ABOUT THIS EXERCISE
Go through the lines below one by one and count those holding the string "socket". Give the count alone.

*** AVAILABLE RECORDS ***

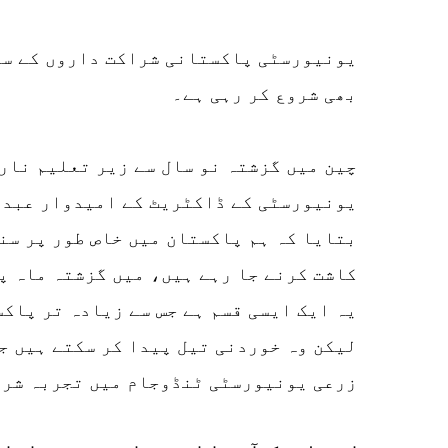
یونیورسٹی پاکستانی شراکت داروں کے سا
بھی شروع کر رہی ہے۔
یونیورسٹی کے ڈاکٹریٹ کے امیدوار عبدال
بتایا کہ ہم پاکستان میں خاص طور پر سن
کاشت کرنے جا رہے ہیں، میں گزشتہ ماہ پا
یہ ایک ایسی قسم ہے جس سے زیادہ تر پاک
لیکن وہ خوردنی تیل پیدا کر سکتے ہیں ج
زرعی یونیورسٹی ٹنڈوجام میں تجربہ شرو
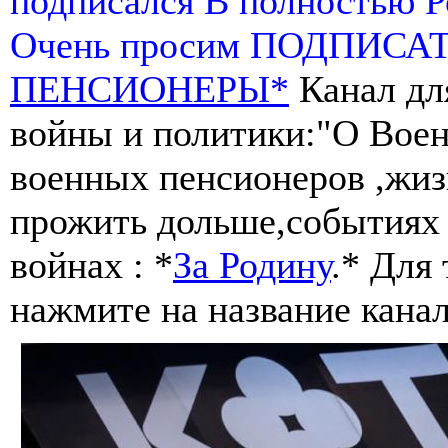
подписался В полностью 
Очень просим ПОДПИСА
ПЕНСИОНЕРЫ*
Канал дл
войны и политики:"О Воен
военных пенсионеров ,жиз
прожить дольше,событиях 
войнах : *
За Родину
.* Для
нажмите на название канал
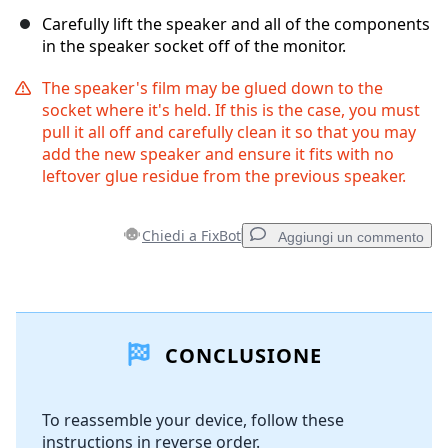
Carefully lift the speaker and all of the components
in the speaker socket off of the monitor.
The speaker's film may be glued down to the
socket where it's held. If this is the case, you must
pull it all off and carefully clean it so that you may
add the new speaker and ensure it fits with no
leftover glue residue from the previous speaker.
Chiedi a FixBot
Aggiungi un commento
Aggiungi un commento
CONCLUSIONE
Aggiungi Commento
To reassemble your device, follow these
instructions in reverse order.
Annulla
Pubblica commento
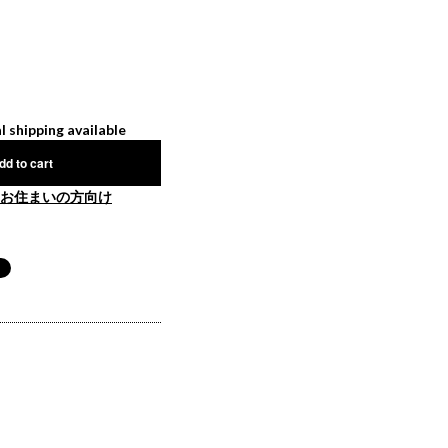
l shipping available
dd to cart
お住まいの方向け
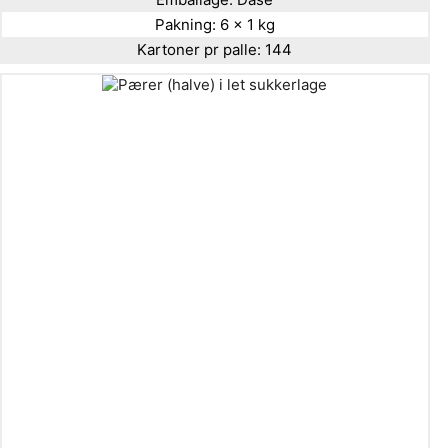
Pakning:
6 x 1 kg
Kartoner pr palle:
144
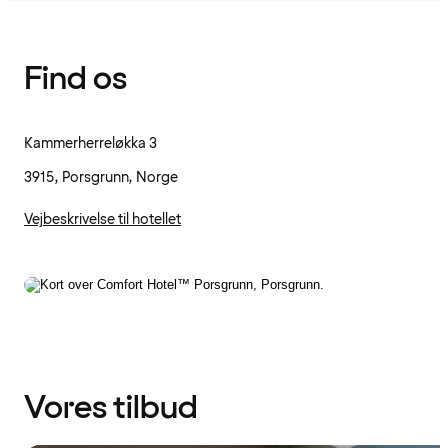
Find os
Kammerherreløkka 3
3915, Porsgrunn, Norge
Vejbeskrivelse til hotellet
Vores tilbud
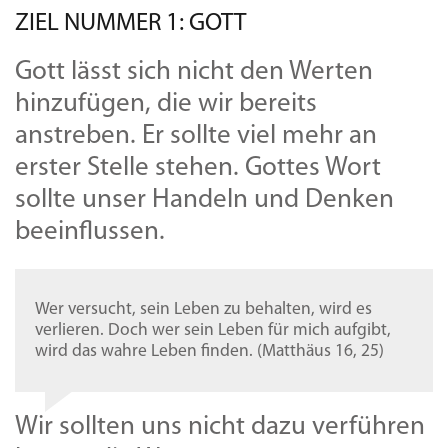
ZIEL NUMMER 1: GOTT
Gott lässt sich nicht den Werten
hinzufügen, die wir bereits
anstreben. Er sollte viel mehr an
erster Stelle stehen. Gottes Wort
sollte unser Handeln und Denken
beeinflussen.
Wer versucht, sein Leben zu behalten, wird es
verlieren. Doch wer sein Leben für mich aufgibt,
wird das wahre Leben finden. (Matthäus 16, 25)
Wir sollten uns nicht dazu verführen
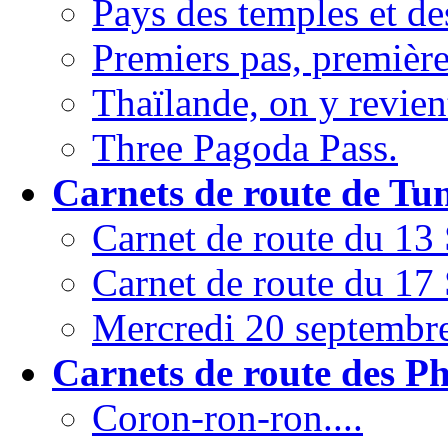
Pays des temples et de
Premiers pas, première
Thaïlande, on y revient
Three Pagoda Pass.
Carnets de route de Tun
Carnet de route du 13
Carnet de route du 17
Mercredi 20 septembr
Carnets de route des Ph
Coron-ron-ron....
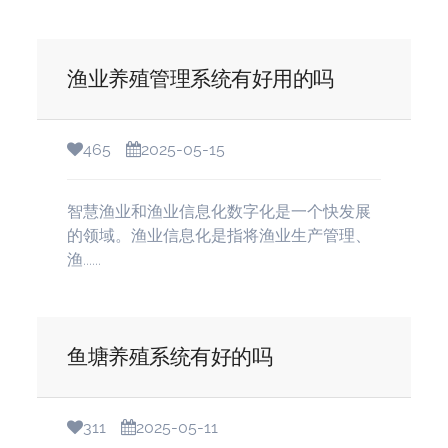
渔业养殖管理系统有好用的吗
465
2025-05-15
智慧渔业和渔业信息化数字化是一个快发展
的领域。渔业信息化是指将渔业生产管理、
渔......
鱼塘养殖系统有好的吗
311
2025-05-11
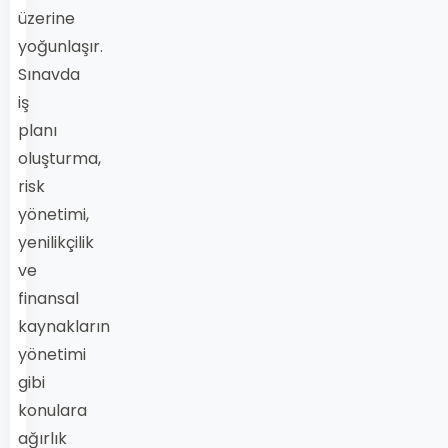
üzerine
yoğunlaşır.
Sınavda
iş
planı
oluşturma,
risk
yönetimi,
yenilikçilik
ve
finansal
kaynakların
yönetimi
gibi
konulara
ağırlık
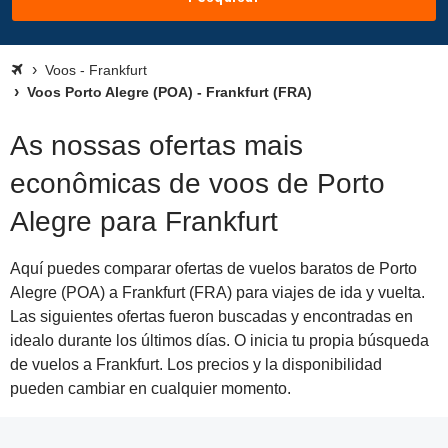
Voos - Frankfurt
Voos Porto Alegre (POA) - Frankfurt (FRA)
As nossas ofertas mais
econômicas de voos de Porto
Alegre para Frankfurt
Aquí puedes comparar ofertas de vuelos baratos de Porto
Alegre (POA) a Frankfurt (FRA) para viajes de ida y vuelta.
Las siguientes ofertas fueron buscadas y encontradas en
idealo durante los últimos días. O inicia tu propia búsqueda
de vuelos a Frankfurt. Los precios y la disponibilidad
pueden cambiar en cualquier momento.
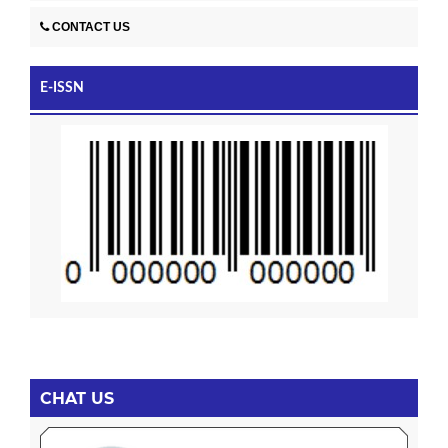
CONTACT US
E-ISSN
CHAT US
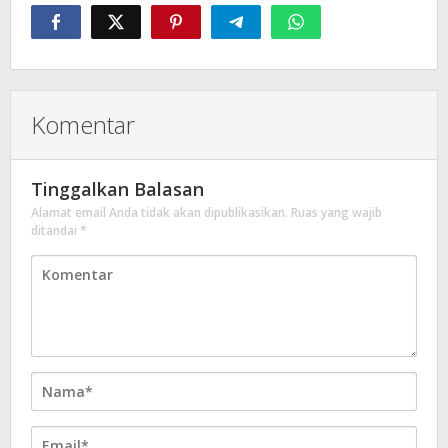
Komentar
Tinggalkan Balasan
Alamat email Anda tidak akan dipublikasikan.
Ruas yang wajib
ditandai
*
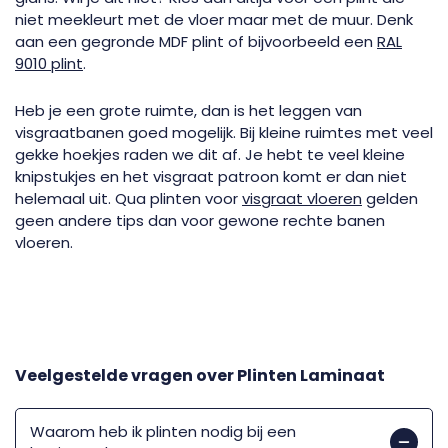
niet meekleurt met de vloer maar met de muur. Denk
aan een gegronde MDF plint of bijvoorbeeld een
RAL
9010 plint
.
Heb je een grote ruimte, dan is het leggen van
visgraatbanen goed mogelijk. Bij kleine ruimtes met veel
gekke hoekjes raden we dit af. Je hebt te veel kleine
knipstukjes en het visgraat patroon komt er dan niet
helemaal uit. Qua plinten voor
visgraat vloeren
gelden
geen andere tips dan voor gewone rechte banen
vloeren.
Veelgestelde vragen over
Plinten Laminaat
Waarom heb ik plinten nodig bij een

*** End of AVAILABLE RECORDS ***

ANSWER TO THIS TASK
2